До конца уроков остаётся минуть десять, чем бы их занять? Я прошу разрешения выйти, намереваясь незаметно набрать снегу — тот всё падает. Я леплю снежок и кусаю его — он приятно холодит рот. Этот первый снег немного отдаёт пылью. Я кладу снежок в карман и возвращаюсь в класс. Со всех сторон мне делают знаки, я протягиваю снежок подружкам, и все, кроме примерных двойняшек, по очереди с восторгом облизывают снежок. Чёрт! Мадемуазель Сержан замечает, как эта дурёха Мари роняет последний кусок снега на пол.

— Клодина! Вы ещё снег притащили? Это в конце концов переходит всякие границы!

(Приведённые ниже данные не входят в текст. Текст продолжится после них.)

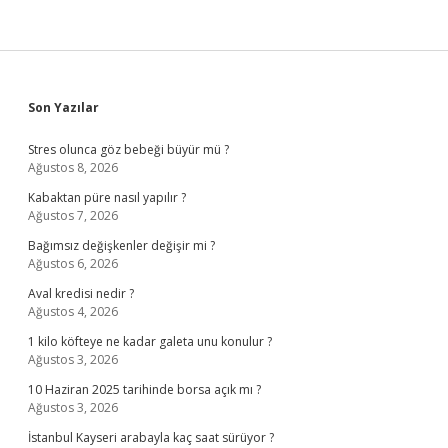
Sidebar
Son Yazılar
Stres olunca göz bebeği büyür mü ?
Ağustos 8, 2026
Kabaktan püre nasıl yapılır ?
Ağustos 7, 2026
Bağımsız değişkenler değişir mi ?
Ağustos 6, 2026
Aval kredisi nedir ?
Ağustos 4, 2026
1 kilo köfteye ne kadar galeta unu konulur ?
Ağustos 3, 2026
10 Haziran 2025 tarihinde borsa açık mı ?
Ağustos 3, 2026
İstanbul Kayseri arabayla kaç saat sürüyor ?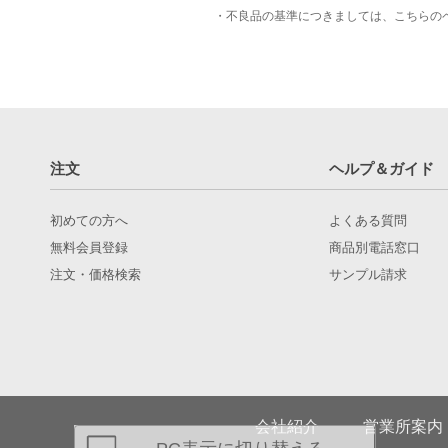
・不良品の基準につきましては、
こちら
の
注文
ヘルプ＆ガイド
初めての方へ
よくある質問
無料会員登録
商品別電話窓口
注文・価格検索
サンプル請求
会社紹介
営業所案内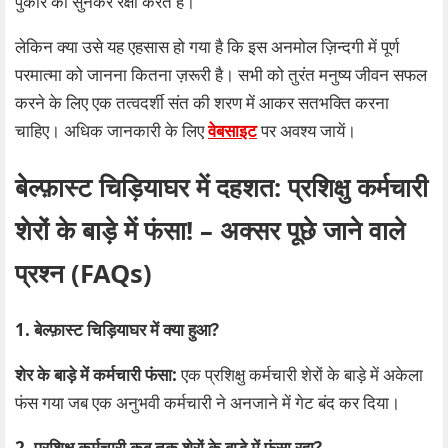
पुकार को सुनकर रक्षा करते हैं।
लेकिन क्या उसे यह एहसास हो गया है कि इस अनमोल ज़िन्दगी में पूर्ण
परमात्मा को जानना कितना ज़रूरी है। सभी को तुरंत मनुष्य जीवन सफल
करने के लिए एक तत्वदर्शी संत की शरण में आकर सतभक्ति करना
चाहिए। अधिक जानकारी के लिए
वेबसाइट
पर अवश्य जायें।
बेल्फ़ास्ट चिड़ियाघर में दहशत: प्रशिक्षु कर्मचारी
शेरों के बाड़े में फंसा! – अक्सर पूछे जाने वाले
प्रश्न (FAQs)
1. बेल्फ़ास्ट चिड़ियाघर में क्या हुआ?
शेर के बाड़े में कर्मचारी फंसा:
एक प्रशिक्षु कर्मचारी शेरों के बाड़े में अकेला
फंस गया जब एक अनुभवी कर्मचारी ने अनजाने में गेट बंद कर दिया।
2. प्रशिक्षु कर्मचारी कब तक शेरों के बाड़े में फंसा रहा?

Она так сердито пучит глаза, что фраза «В этом году это первый снег» застревает у меня в горле: я боюсь, как бы мадемуазель Лантене не пострадала из-за моей дерзости, и молча раскрываю «Историю Франции».

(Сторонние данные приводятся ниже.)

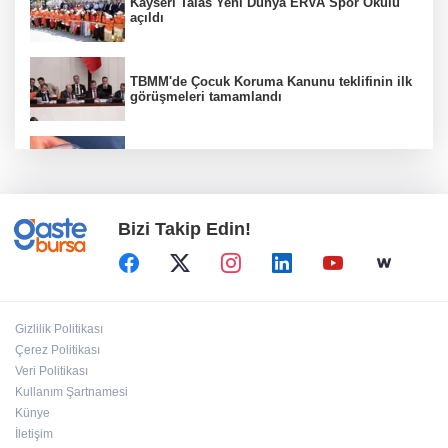
Kayseri Talas Yeni Dünya ERVA Spor Okulu
açıldı
TBMM'de Çocuk Koruma Kanunu teklifinin ilk
görüşmeleri tamamlandı
Su stresi çağı yaklaşıyor! Uzmanlardan
Türkiye için uyarı
Bizi Takip Edin!
Kayseri Büyükşehir'de lavanta hasadı başladı
MGK bugün toplanıyor... Gündem 'Terörsüz
Gizlilik Politikası
Türkiye'
Çerez Politikası
Veri Politikası
Kullanım Şartnamesi
İzmir Büyükşehir'den Zübeyde Hanım Stadı
açıklaması
Künye
İletişim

Сегодня вечером урок английского, который послужит мне утешением за молчание.

В четыре приходит Эме, и мы, довольные, мчимся ко мне домой.

Как хорошо сидеть вместе с ней в тёплой библиотеке! Я пододвигаю свой стул поближе и кладу голову ей на плечо. Эме обнимает меня, я сжимаю её гибкую талию.

— Дорогая, как давно я вас не видела!

— Но ведь три дня назад…

— Ну и что… Не надо ничего говорить, только поцелуйте меня! Какая вы злючка, раз без меня время течёт для вас быстро… Значит, вам эти уроки английского в тягость?

— Клодина, вы же знаете, что нет. Кроме вас мне не с кем и словом перемолвиться. Только здесь мне бывает хорошо.

Эме целует меня, я что-то мурлычу и внезапно так сильно сжимаю её в своих объятиях, что она вскрикивает:

— Клодина, за работу!

Да ну её к чёрту, эту английскую грамматику! Мне больше нравится покоиться головой на груди Эме, когда она гладит мне волосы или шею и я слышу, как у меня под ухом колотится её сердце. Мне так хорошо! Но надо всё-таки взять ручку и хотя бы сделать вид, что работаешь. А для чего, собственно? Кто может сюда войти? Папа? Ох уж этот папа! Он запирается ото всех на свете в самой неудобной комнате второго этажа, где зимой холодно, а летом стоит невыносимая жара, и с головой уходит в свою работу, ничего не видя вокруг, не слыша шума дня и… Ах да, вы же не читали его пространный труд «Описание моллюсков Френуа», который так и останется неоконченным, и никогда не узнаете, что после сложных опытов, волнений и ожиданий, когда он на долгие часы склонялся над бесконечным числом слизняков, помещённых под стеклянные колпаки в металлические решётчатые ящички, пала пришёл к ошеломляющему выводу: limax flavus поглощает в день 0,24 г пищи, в то время как helix ventricosa за этот же период — лишь 0,19 г. Как же вы хотите, чтобы надежды, порождённые подобными фактами, не заслоняли у страстного моллюсковеда отцовского чувства — с шести утра и до девяти вечера? Мой отец — замечательный, милейший человек, когда он не кормит своих слизняков. Впрочем, когда у него выпадает свободное время, он глядит на меня с восхищением и удивляется, что я живу «естественной жизнью». И тогда его глубоко посаженные глаза, благородный нос с горбинкой, как у Бурбонов (где только он раздобыл себе этот королевский нос?), роскошная пёстрая трёхцветная рыже-серо-белая борода, на которой нередко поблёскивает слизь от моллюсков, излучают радость.